Delving into the Cambridge-Nesta Report

By Sam Griffiths on 18th February 2016

P2P/Marketplace Lending

Cambridge University’s Centre for Alternative Finance and Nesta published their annual Alternative Finance Industry Report yesterday. The comprehensive 56 page report gives a great snapshot of the Alternative Finance space, revealing key details about the  inner workings of the space and the hopes and fears of the participants.

Delving into the Cambridge-Nesta Report

Last night’s launch event, at report sponsor KPMG’s offices in Canary Wharf, produced some lively debate with a panel including Giles Andrews, executive chairman of Zopa, Julia Groves, chair of the UKCFA and Robert Wardrop, Executive Director of the Cambridge Centre for Alternative Finance. The panel were challenged on a variety of subjects from how to get Londoners to participate more in community share projects to the lack of women participating in alternative finance and the debate around the credit worthiness of minibonds.

The full report can be read here. However, for those not able to read the report cover to cover, we’ve summarised the key findings and drawn out some of the points that we find particularly new and interesting below.

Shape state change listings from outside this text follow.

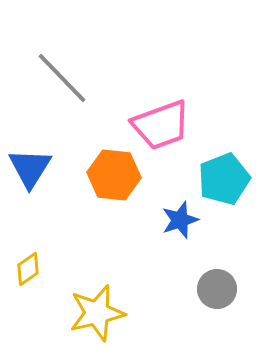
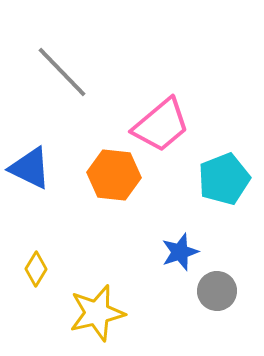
gray line: moved 6 px up
pink trapezoid: rotated 20 degrees counterclockwise
blue triangle: rotated 36 degrees counterclockwise
blue star: moved 32 px down
yellow diamond: moved 8 px right; rotated 24 degrees counterclockwise
gray circle: moved 2 px down
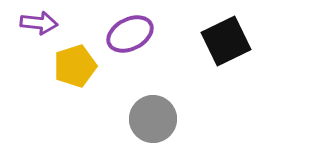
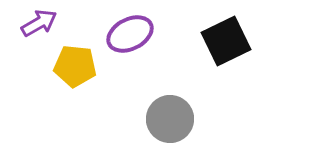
purple arrow: rotated 36 degrees counterclockwise
yellow pentagon: rotated 24 degrees clockwise
gray circle: moved 17 px right
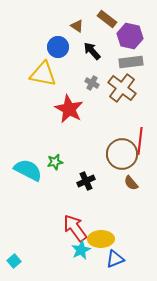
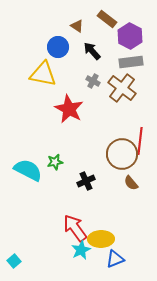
purple hexagon: rotated 15 degrees clockwise
gray cross: moved 1 px right, 2 px up
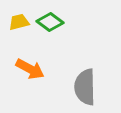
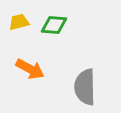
green diamond: moved 4 px right, 3 px down; rotated 32 degrees counterclockwise
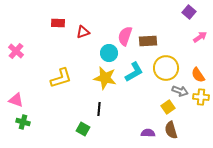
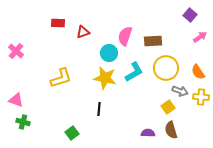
purple square: moved 1 px right, 3 px down
brown rectangle: moved 5 px right
orange semicircle: moved 3 px up
green square: moved 11 px left, 4 px down; rotated 24 degrees clockwise
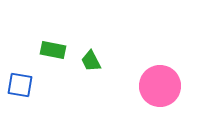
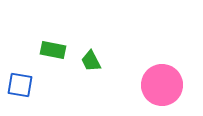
pink circle: moved 2 px right, 1 px up
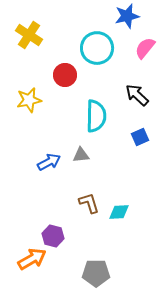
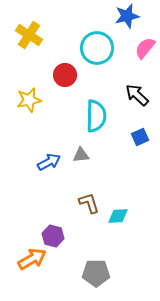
cyan diamond: moved 1 px left, 4 px down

The volume data that the report outlines tallies closely with AltFi Data’s daily updated statistics with the exception of equity crowdfunding where the report has a significantly higher figure (£245m vs £169m) – read more about the difficulty in tracking accurate equity crowdfunding volumes here. The report casts its definition of alternative finance slightly wider than the Liberum AltFi Volume Index, including segments such as reward-based crowdfunding, community shares and pension-led funding. Real-estate peer to peer lending is highlighted as the fastest growing segment which tallies with our analysis outlined just a few days ago.  AltFi Data also applaud and appreciate the excellent job that Nesta have done of breaking down and defining industry taxonomy. The chart below is an excellent way of defining the distinct sub-sections of the species!

One of the most interesting findings confirms something that I’ve observed but never seen hard facts to back it up. Namely, that the number of alternative finance platforms launching today is nowhere near the level seen a few years ago. In fact, the number of new platforms incorporated in 2015 was down 75% on 2013. The chart also confirms that it takes roughly a year for a platform to get from incorporation to launch, again another rule of thumb confirmed by data.

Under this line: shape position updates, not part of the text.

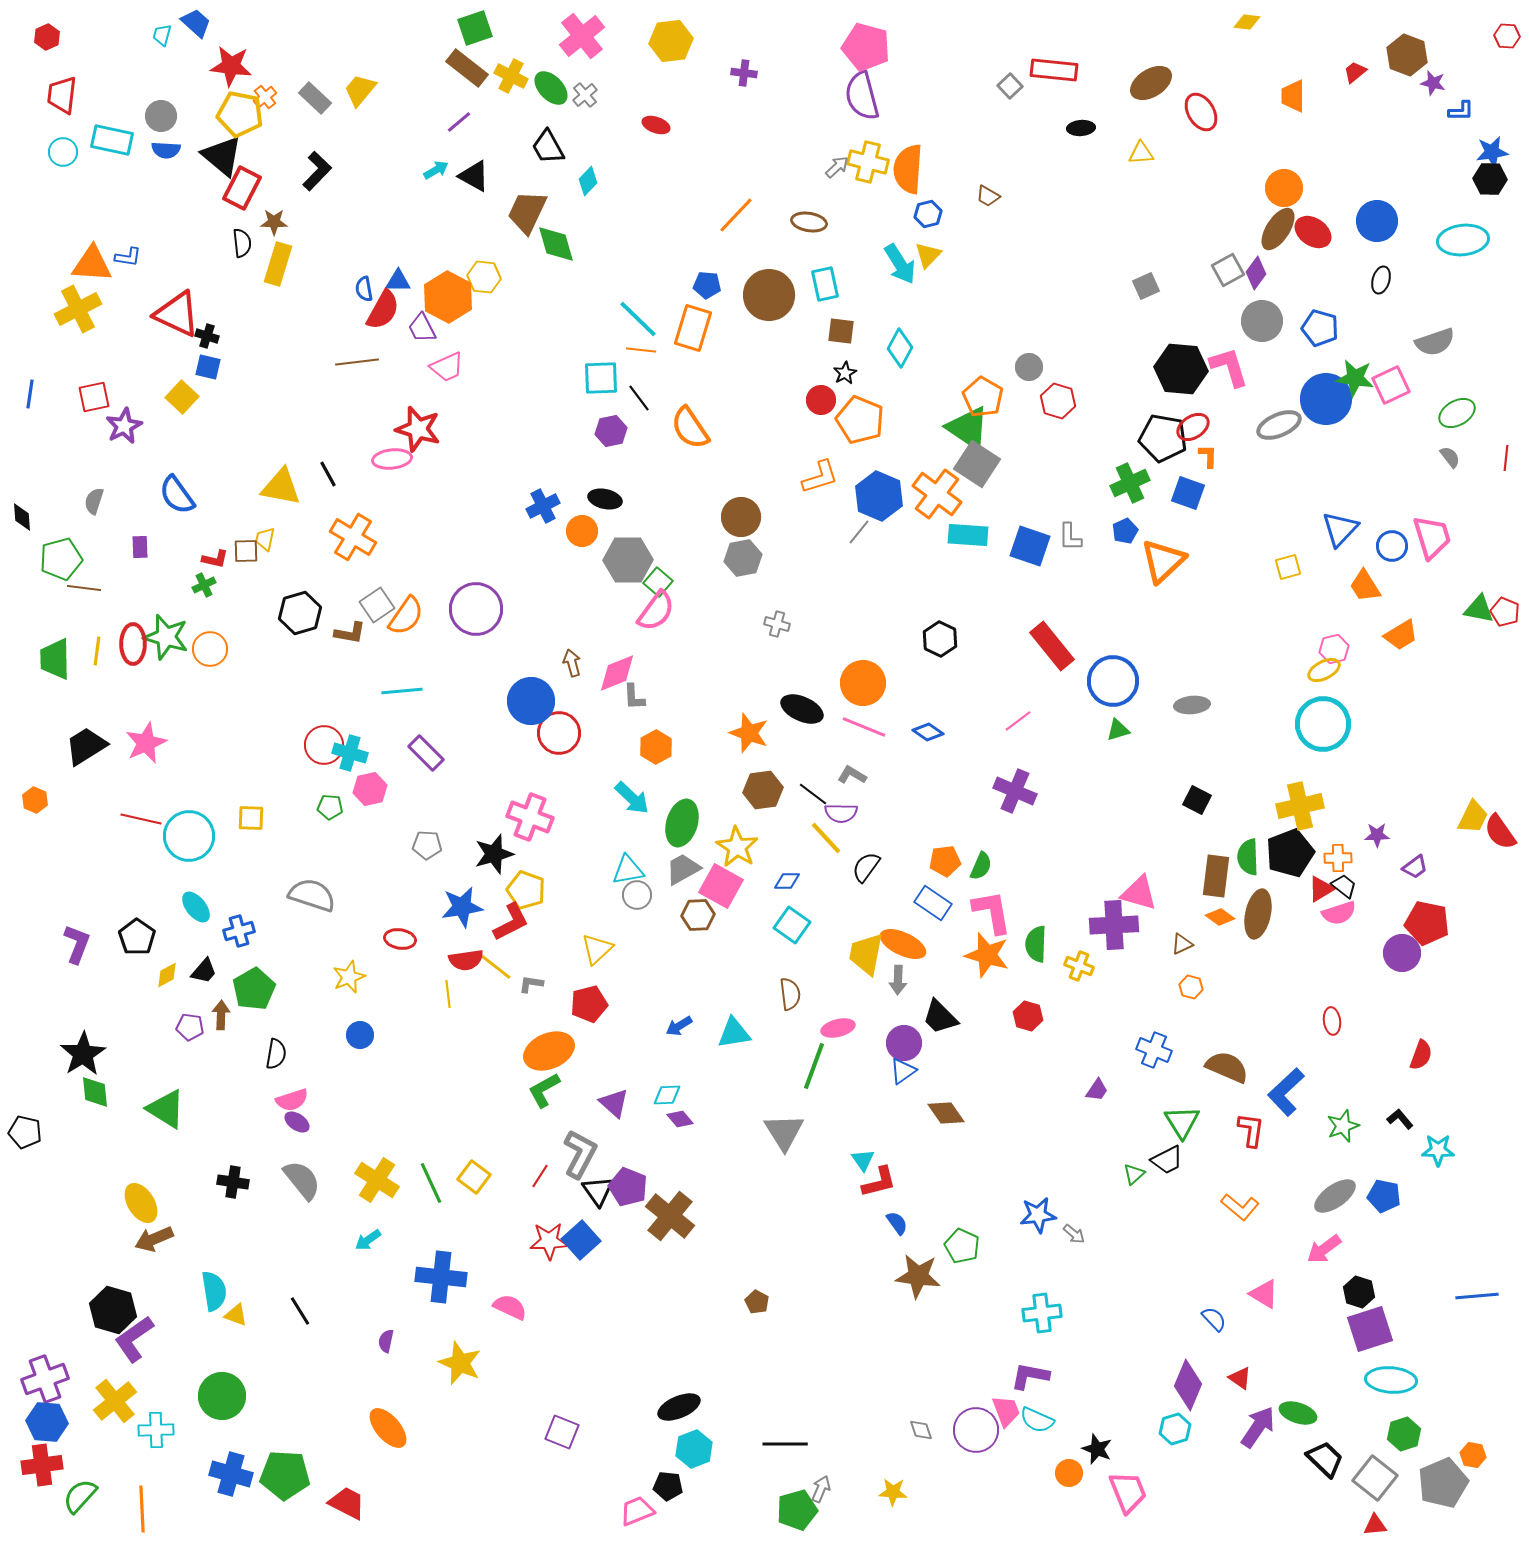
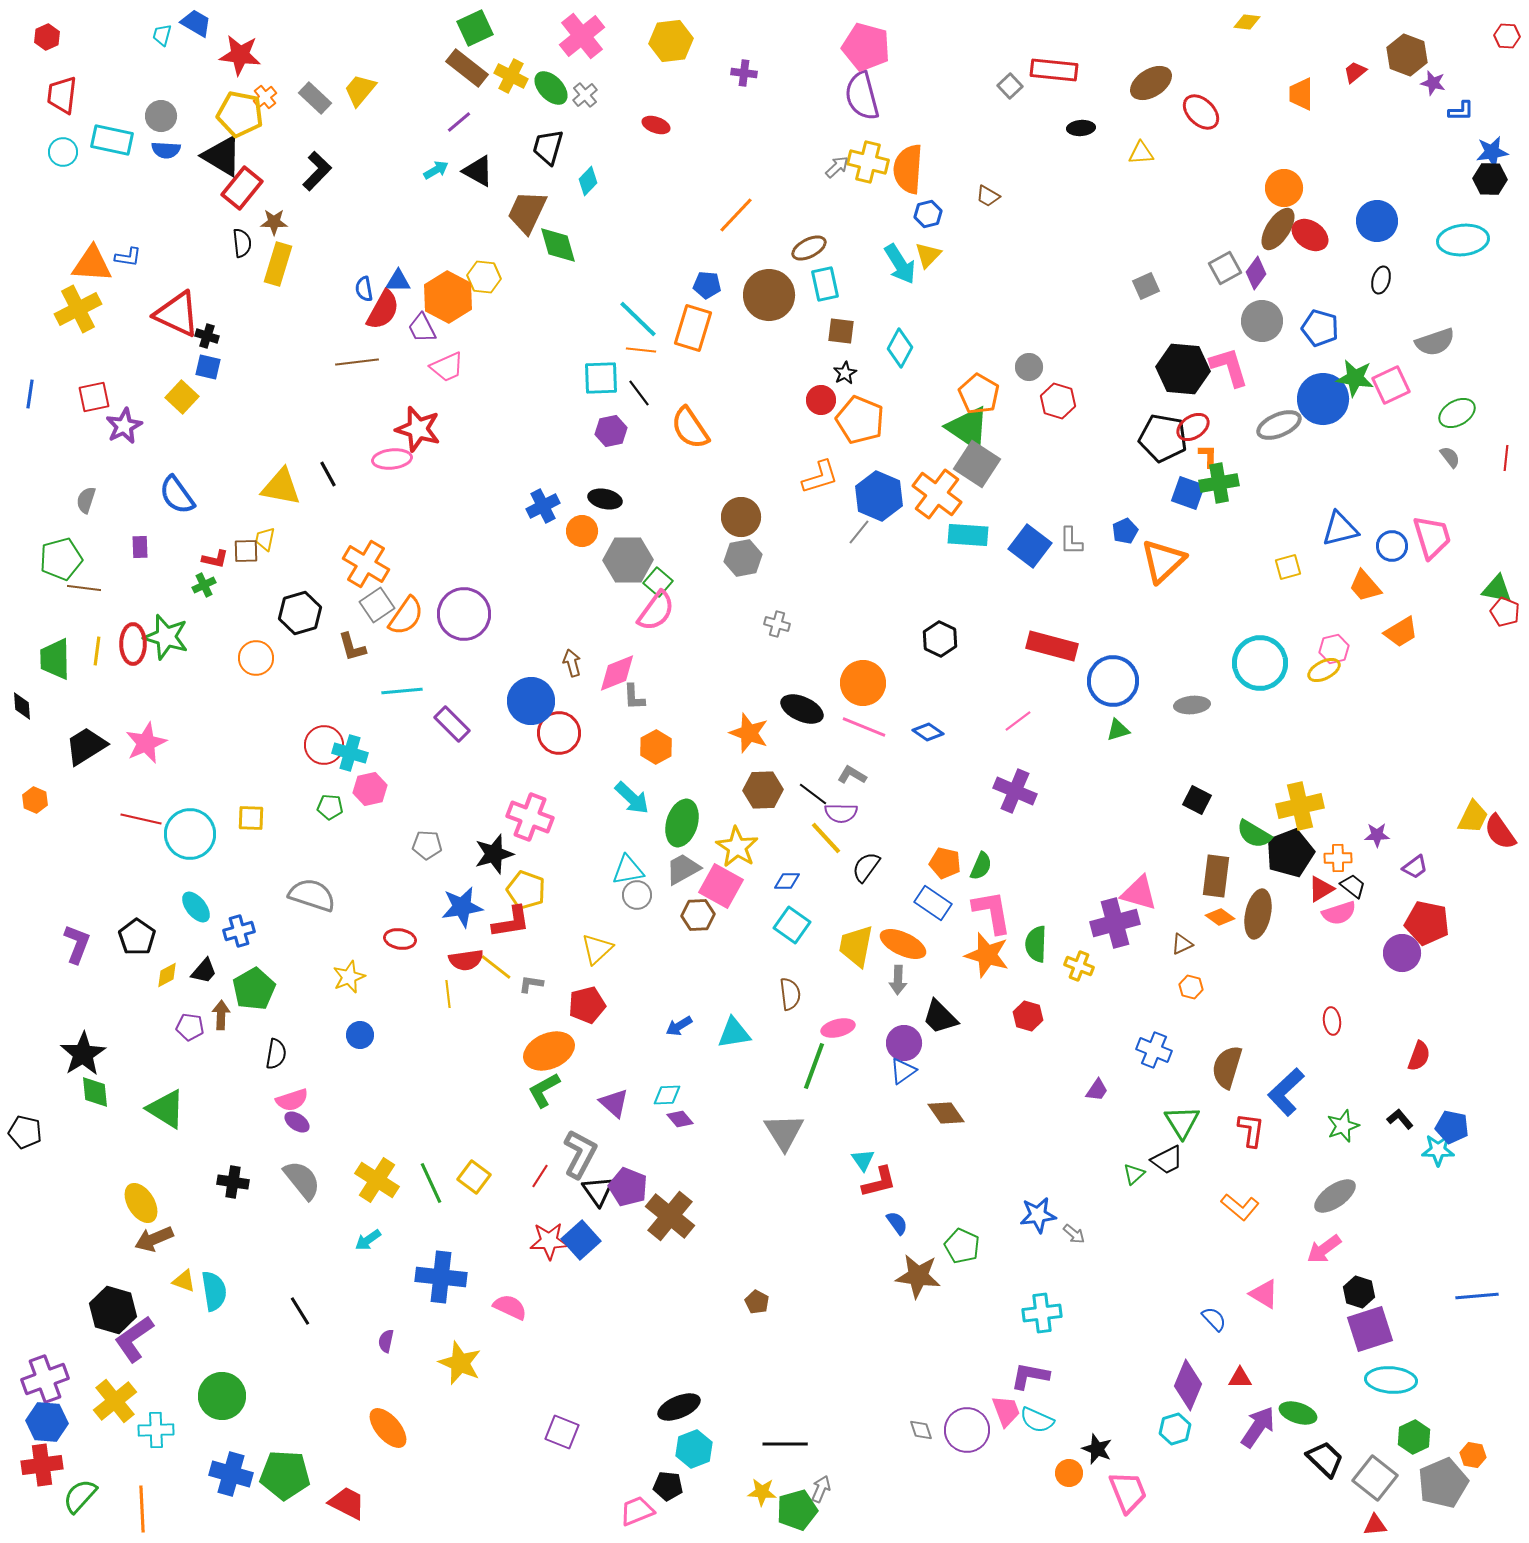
blue trapezoid at (196, 23): rotated 12 degrees counterclockwise
green square at (475, 28): rotated 6 degrees counterclockwise
red star at (231, 66): moved 9 px right, 11 px up
orange trapezoid at (1293, 96): moved 8 px right, 2 px up
red ellipse at (1201, 112): rotated 15 degrees counterclockwise
black trapezoid at (548, 147): rotated 45 degrees clockwise
black triangle at (222, 156): rotated 9 degrees counterclockwise
black triangle at (474, 176): moved 4 px right, 5 px up
red rectangle at (242, 188): rotated 12 degrees clockwise
brown ellipse at (809, 222): moved 26 px down; rotated 36 degrees counterclockwise
red ellipse at (1313, 232): moved 3 px left, 3 px down
green diamond at (556, 244): moved 2 px right, 1 px down
gray square at (1228, 270): moved 3 px left, 2 px up
black hexagon at (1181, 369): moved 2 px right
orange pentagon at (983, 397): moved 4 px left, 3 px up
black line at (639, 398): moved 5 px up
blue circle at (1326, 399): moved 3 px left
green cross at (1130, 483): moved 89 px right; rotated 15 degrees clockwise
gray semicircle at (94, 501): moved 8 px left, 1 px up
black diamond at (22, 517): moved 189 px down
blue triangle at (1340, 529): rotated 33 degrees clockwise
orange cross at (353, 537): moved 13 px right, 27 px down
gray L-shape at (1070, 537): moved 1 px right, 4 px down
blue square at (1030, 546): rotated 18 degrees clockwise
orange trapezoid at (1365, 586): rotated 9 degrees counterclockwise
purple circle at (476, 609): moved 12 px left, 5 px down
green triangle at (1479, 609): moved 18 px right, 20 px up
brown L-shape at (350, 633): moved 2 px right, 14 px down; rotated 64 degrees clockwise
orange trapezoid at (1401, 635): moved 3 px up
red rectangle at (1052, 646): rotated 36 degrees counterclockwise
orange circle at (210, 649): moved 46 px right, 9 px down
cyan circle at (1323, 724): moved 63 px left, 61 px up
purple rectangle at (426, 753): moved 26 px right, 29 px up
brown hexagon at (763, 790): rotated 6 degrees clockwise
cyan circle at (189, 836): moved 1 px right, 2 px up
green semicircle at (1248, 857): moved 6 px right, 23 px up; rotated 57 degrees counterclockwise
orange pentagon at (945, 861): moved 2 px down; rotated 20 degrees clockwise
black trapezoid at (1344, 886): moved 9 px right
red L-shape at (511, 922): rotated 18 degrees clockwise
purple cross at (1114, 925): moved 1 px right, 2 px up; rotated 12 degrees counterclockwise
yellow trapezoid at (866, 954): moved 10 px left, 8 px up
red pentagon at (589, 1004): moved 2 px left, 1 px down
red semicircle at (1421, 1055): moved 2 px left, 1 px down
brown semicircle at (1227, 1067): rotated 96 degrees counterclockwise
blue pentagon at (1384, 1196): moved 68 px right, 69 px up
yellow triangle at (236, 1315): moved 52 px left, 34 px up
red triangle at (1240, 1378): rotated 35 degrees counterclockwise
purple circle at (976, 1430): moved 9 px left
green hexagon at (1404, 1434): moved 10 px right, 3 px down; rotated 8 degrees counterclockwise
yellow star at (893, 1492): moved 131 px left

The report surveyed platforms attitudes to regulation and both in equity crowdfunding and in peer to peer, the overwhelming majority of platforms (around 90%) felt that regulation was ‘adequate and appropriate’.

However, this attitude sits uncomfortably alongside the biggest fear in the industry: ‘The collapse of one or more well known platforms due to malpractice’. Over half of the survey’s respondents perceived this as a ‘high’ or ‘very high’ risk.

Looking at investor types in equity crowdfunding, the report found that 27% of investors were sophisticated or high new-worth individuals. Leaving the remaining 73%, presumably, as retail investors and underlining the relative unsophistication of the majority of investors in the space. In contrast, real estate equity crowdfunding is currently 77% sophisticated and high net worth investors.

All in, this is an invaluable reference tool for the industry and if you can spare the time, it is well worth reading in detail.